Espaços de trabalho conjunto e pólos criativos estão agora a aparecer em áreas anteriormente tradicionais da classe trabalhadora. Com o salário médio em Portugal abaixo dos 20 mil dólares, estes não se destinam claramente à população local. Um apartamento de um quarto nestes hotspots de nómadas digitais representa, em média, pelo menos 63% de um salário local — um dos rácios mais altos da Europa.
No seu bestseller de 2007, The Four-Hour Workweek, o autor e podcaster Tim Ferris cunhou o termo “geo-arbitragem” para descrever o fenómeno de pessoas de países de rendimento mais elevado — os EUA, a Europa, a Coreia do Sul — que auferem os seus salários em países de baixo custo.
Para alguns nómadas, isto é um “salva-vidas” essencial. Para outros, representa a realidade polarizadora da globalização: que o mundo inteiro deve funcionar como um mercado aberto e livre. Para muitos, é pouco ético.
O sociólogo Max Holleran aponta a “ironia incrível”: “Algumas pessoas estão a tornar-se nómadas digitais devido aos preços da habitação nos seus países de origem. E depois a sua presença em lugares menos ricos está a apertar o mercado da habitação, levando à deslocação em lugares no Sul global [países em desenvolvimento na Ásia, África, e América Latina].”
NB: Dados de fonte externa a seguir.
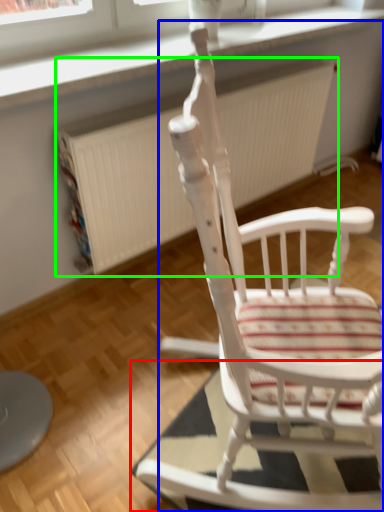 Question: Which is nearer to the mat (highlighted by a red box)? chair (highlighted by a blue box) or radiator (highlighted by a green box).

Choices:
 (A) chair
 (B) radiator

Answer: (A) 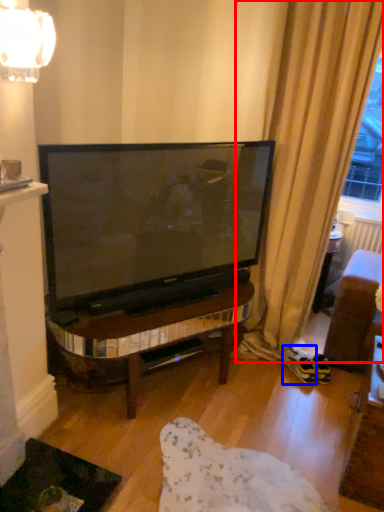 Question: Which of the following is the farthest to the observer, curtain (highlighted by a red box) or footwear (highlighted by a blue box)?

Choices:
 (A) curtain
 (B) footwear

Answer: (B) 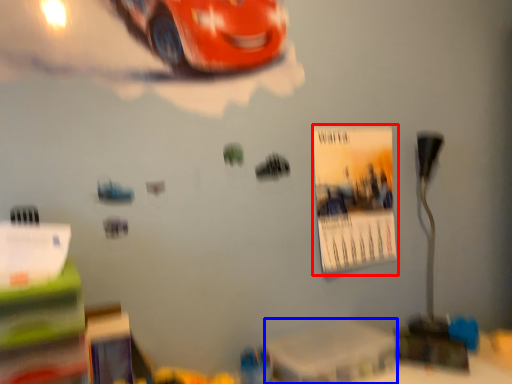 Question: Which point is further to the camera, poster page (highlighted by a red box) or table (highlighted by a blue box)?

Choices:
 (A) poster page
 (B) table

Answer: (A) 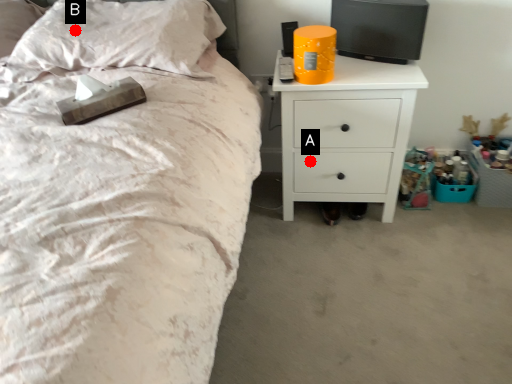 Question: Two points are circled on the image, labeled by A and B beside each circle. Which point is closer to the camera?

Choices:
 (A) A is closer
 (B) B is closer

Answer: (B) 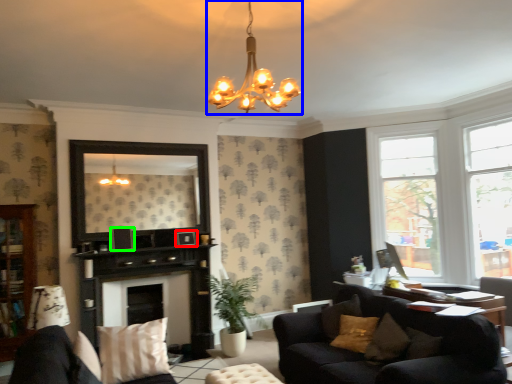 Question: Which object is positioned closest to picture frame (highlighted by a red box)? Select from lamp (highlighted by a blue box) and picture frame (highlighted by a green box).

Choices:
 (A) lamp
 (B) picture frame

Answer: (B)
Numa visita a Chiang Mai, em 2019, reservei um Airbnb. Esperava ser recebido pelo proprietário. Em vez disso, fui recebido por alguém chamado Sam (não o seu nome verdadeiro), que não sabia o nome da pessoa com quem eu tinha falado.
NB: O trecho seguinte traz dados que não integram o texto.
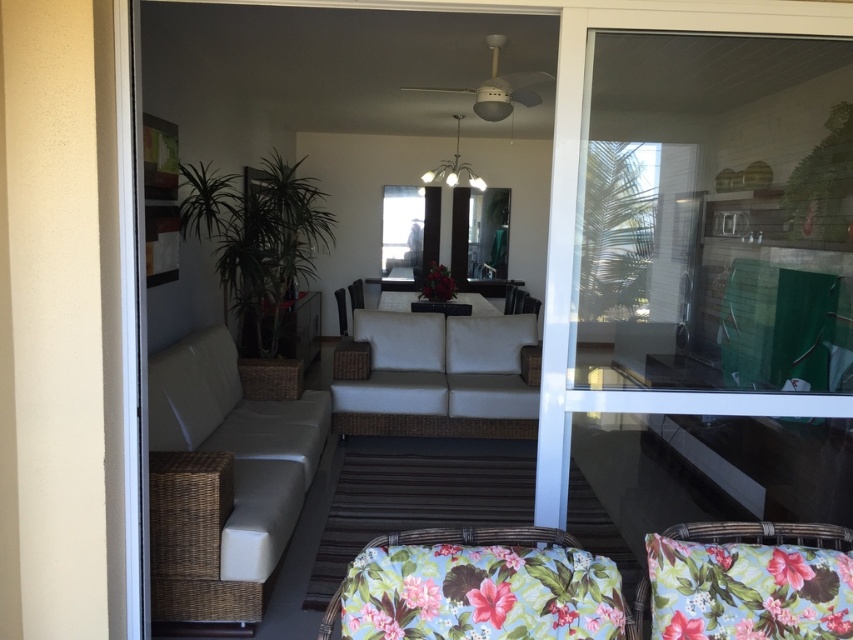 This screenshot has width=853, height=640. Find the location of `white leather couch at center`. white leather couch at center is located at coordinates (225, 474).

Locate an element on the screen. The image size is (853, 640). white leather couch at center is located at coordinates (225, 474).

In order to click on white leather couch at center in this screenshot , I will do click(225, 474).

The height and width of the screenshot is (640, 853). Find the location of `white leather couch at center`. white leather couch at center is located at coordinates (225, 474).

What do you see at coordinates (225, 474) in the screenshot? Image resolution: width=853 pixels, height=640 pixels. I see `white leather couch at center` at bounding box center [225, 474].

Where is `white leather couch at center`? The image size is (853, 640). white leather couch at center is located at coordinates (225, 474).

Who is lower down, transparent glass screen door at right or white wicker couch at center?

white wicker couch at center

Identify the location of transparent glass screen door at right. (717, 276).

Find the location of a particular element. The image size is (853, 640). transparent glass screen door at right is located at coordinates [717, 276]. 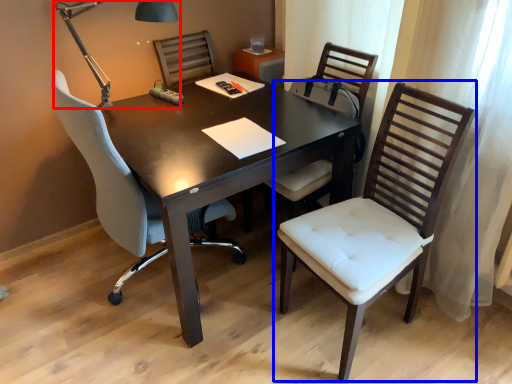 Question: Which point is closer to the camera, table lamp (highlighted by a red box) or chair (highlighted by a blue box)?

Choices:
 (A) table lamp
 (B) chair

Answer: (B) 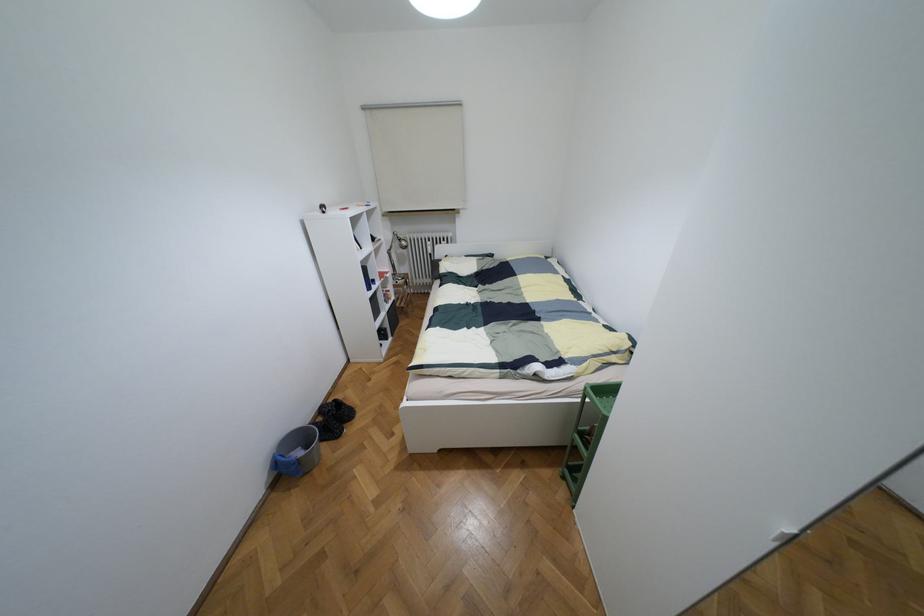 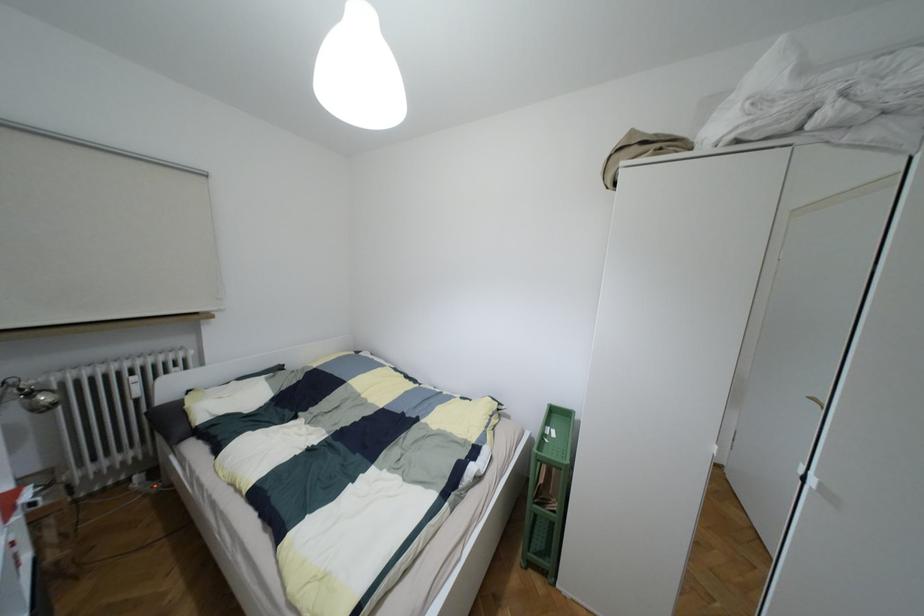 The point at (403,243) is marked in the first image. Where is the corresponding point in the second image?

(43, 397) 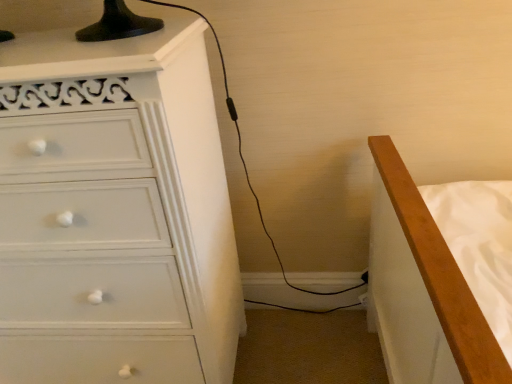 What is the approximate width of white glossy chest of drawers at left?

It is 17.90 inches.

The height and width of the screenshot is (384, 512). What are the coordinates of `white glossy chest of drawers at left` in the screenshot? It's located at (115, 212).

What do you see at coordinates (115, 212) in the screenshot? This screenshot has width=512, height=384. I see `white glossy chest of drawers at left` at bounding box center [115, 212].

Locate an element on the screen. Image resolution: width=512 pixels, height=384 pixels. white glossy chest of drawers at left is located at coordinates (115, 212). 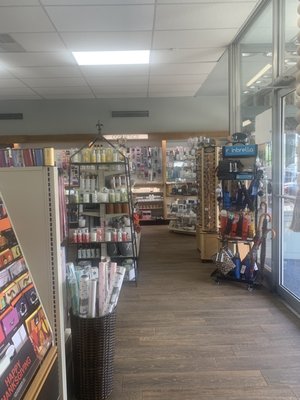 Locate an element on the screen. door handle is located at coordinates (279, 195). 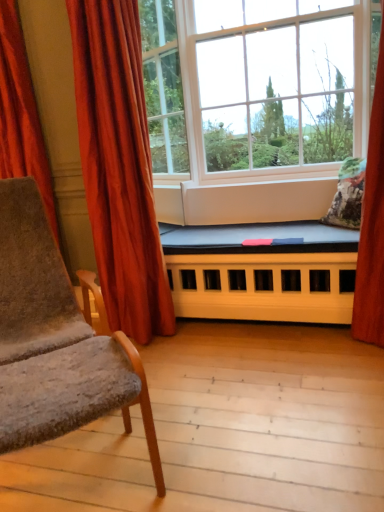 Question: From the image's perspective, is velvet red curtain at left, the second curtain in the left-to-right sequence, located above or below velvet red curtain at left, placed as the 2th curtain when sorted from right to left?

Choices:
 (A) above
 (B) below

Answer: (B)

Question: Is velvet red curtain at left, the second curtain in the left-to-right sequence, wider or thinner than velvet red curtain at left, placed as the 2th curtain when sorted from right to left?

Choices:
 (A) wide
 (B) thin

Answer: (A)

Question: Considering the real-world distances, which object is closest to the velvet gray armchair at left?

Choices:
 (A) clear glass window at center, marked as the 1th window in a left-to-right arrangement
 (B) velvet red curtain at left, which is counted as the 1th curtain, starting from the left
 (C) white plastic window at center, the second window in the left-to-right sequence
 (D) black fabric bed at center
 (E) velvet red curtain at left, which is counted as the first curtain, starting from the right

Answer: (E)

Question: Which object is the farthest from the clear glass window at center, marked as the 2th window in a right-to-left arrangement?

Choices:
 (A) velvet red curtain at left, placed as the 2th curtain when sorted from right to left
 (B) velvet red curtain at left, the second curtain in the left-to-right sequence
 (C) velvet gray armchair at left
 (D) fluffy floral pillow at right
 (E) black fabric bed at center

Answer: (C) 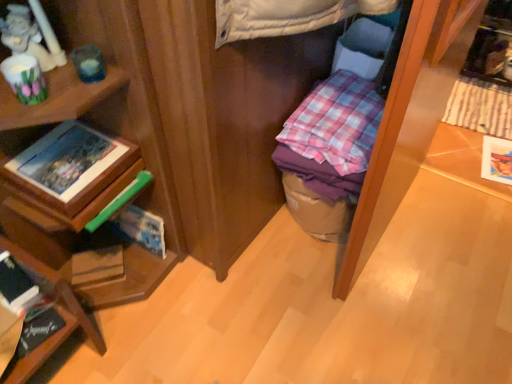 I want to click on free spot above wooden photo frame at left, acting as the third book starting from the bottom (from a real-world perspective), so [x=64, y=148].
No átrio do edifício, um sinal para viajantes, turistas e mochileiros dizia claramente: “Este lugar NÃO É UM HOTEL. Os arrendamentos por dia/semana NÃO são PERMITIDOS.” No entanto, na área da recepção, as pessoas trabalhavam em computadores portáteis, no meio de uma procissão constante de visitantes ocidentais a entrar e a sair, com mochilas e malas de viagem.
Olhei para a minha reserva e apercebi-me que o apartamento era de uma empresa a que chamarei Home-tel, a qual, outros visitantes confirmaram, detinha 17 outros apartamentos.
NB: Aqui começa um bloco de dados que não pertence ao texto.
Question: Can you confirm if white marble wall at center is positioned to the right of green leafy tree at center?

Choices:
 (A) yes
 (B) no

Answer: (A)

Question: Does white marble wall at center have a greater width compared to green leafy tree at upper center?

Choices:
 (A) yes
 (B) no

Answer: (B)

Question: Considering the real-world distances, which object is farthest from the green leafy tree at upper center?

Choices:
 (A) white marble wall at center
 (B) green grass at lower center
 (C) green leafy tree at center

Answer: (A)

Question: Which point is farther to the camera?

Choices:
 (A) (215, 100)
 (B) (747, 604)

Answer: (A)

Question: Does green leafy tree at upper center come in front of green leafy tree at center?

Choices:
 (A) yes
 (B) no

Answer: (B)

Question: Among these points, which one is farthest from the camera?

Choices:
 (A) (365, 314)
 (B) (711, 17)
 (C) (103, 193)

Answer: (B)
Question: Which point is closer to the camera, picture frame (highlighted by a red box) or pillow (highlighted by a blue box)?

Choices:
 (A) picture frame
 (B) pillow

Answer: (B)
Um residente local disse-me que estava a ponderar vender, ou, se não resultasse, arrendar. Viver ali tinha-se tornado insuportável.
Prometi que da próxima vez que viajasse iria verificar se estava a arrendar a um proprietário particular de boa-fé. E fi-lo. Apenas para encontrar, à chegada, uma grande placa no átrio a dizer: “Não há arrendamentos de curto prazo.” Quando confrontei a proprietária europeia, ela disse que o cartaz já lá estava quando comprou o apartamento. “O que se pode fazer?”, disse. “O dinheiro chama mais alto.”
Holleran explica que o aumento do número de nómadas digitais está a fomentar a competição entre destinos: “Se Portugal diz: ‘Estamos fartos dos nómadas’, e acabam com os vistos, Espanha pode dizer: ‘Então venham para cá.’” E isso será ainda mais verdade em países com PIB baixo.”
Rita Silva diz que os nómadas digitais precisam de estar cientes do impacto que têm. A activista está também a instar o Governo português a tomar medidas regulamentares significativas: “A maioria dos Airbnb são de empresas que controlam propriedades múltiplas. Queremos que as casas sejam locais onde as pessoas possam viver.”
Exclusivo PÚBLICO/The Conversation
Dave Cook é antropólogo na University College London. Estuda nómadas digitais, “um tipo extremo de trabalhadores remotos”, desde 2015.